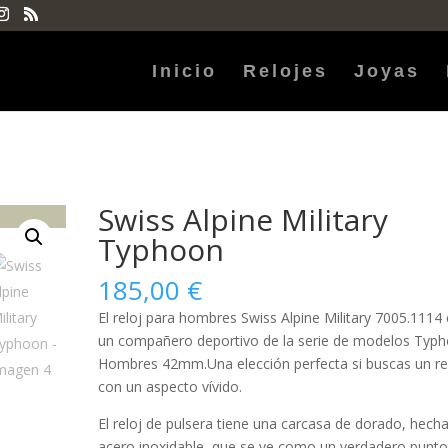
Inicio
Relojes
Joyas
Swiss Alpine Military
Typhoon
185,00
€
El reloj para
hombres
Swiss Alpine Military 7005.1114 
un compañero deportivo de la serie de modelos Typ
Hombres 42mm.Una elección perfecta si buscas un re
con un aspecto vívido.
El reloj de pulsera tiene una carcasa de dorado, hech
acero inoxidable
, que se ve como un verdadero punto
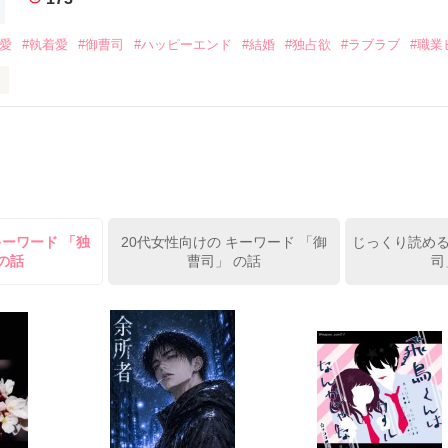
作品を読む
みてっぺい)

溺愛
#執着愛
#御曹司
#ハッピーエンド
#結婚
#独占欲
#ラブラブ
#職業
ずの二人の時間が、再び動き出す。

、溺愛ラブ。

）は大手お菓子メーカー、三日月製菓コーポレーションの企画戦略室で働
7.25

年前から付き合いはじめ、半年前から同棲を始めた、同期で恋人の石垣守
姫原由羅（24）との浮気が発覚した上、いつのまにか元カノにされてい
便利屋雛子』と馬鹿にされ、一人こっそり泣いていた雛子に、企画戦略
）が『──俺と結婚してくれないか』といきなりプロポーズをしてきた上
ていた話の改稿版です＊

キーワード 「独
20代女性向けの キーワード 「御
じっくり読める
俺の雛子』🦅

の話
曹司」 の話
司
ひぃ、雛子？！！！』🐥

上司が見せる素顔は、なぜか想像以上に甘くて……🐥💓🦅

作品を読む
用の画像も全てフリー素材です。

.6.3〜7.20完結です。　

にて恋愛トレンド1位でした〜良かったら読んで頂けると嬉しいです。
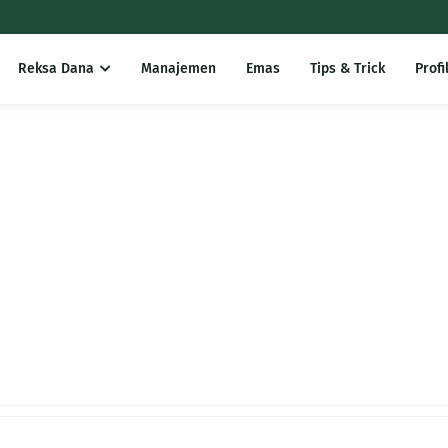
Reksa Dana
Manajemen
Emas
Tips & Trick
Profi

# # # # # # #

REQUIREMENT:
In the listing above, how many lines hold the string "Swiss"? Only the number is to be reported.

FINISHED EXERCISE:
2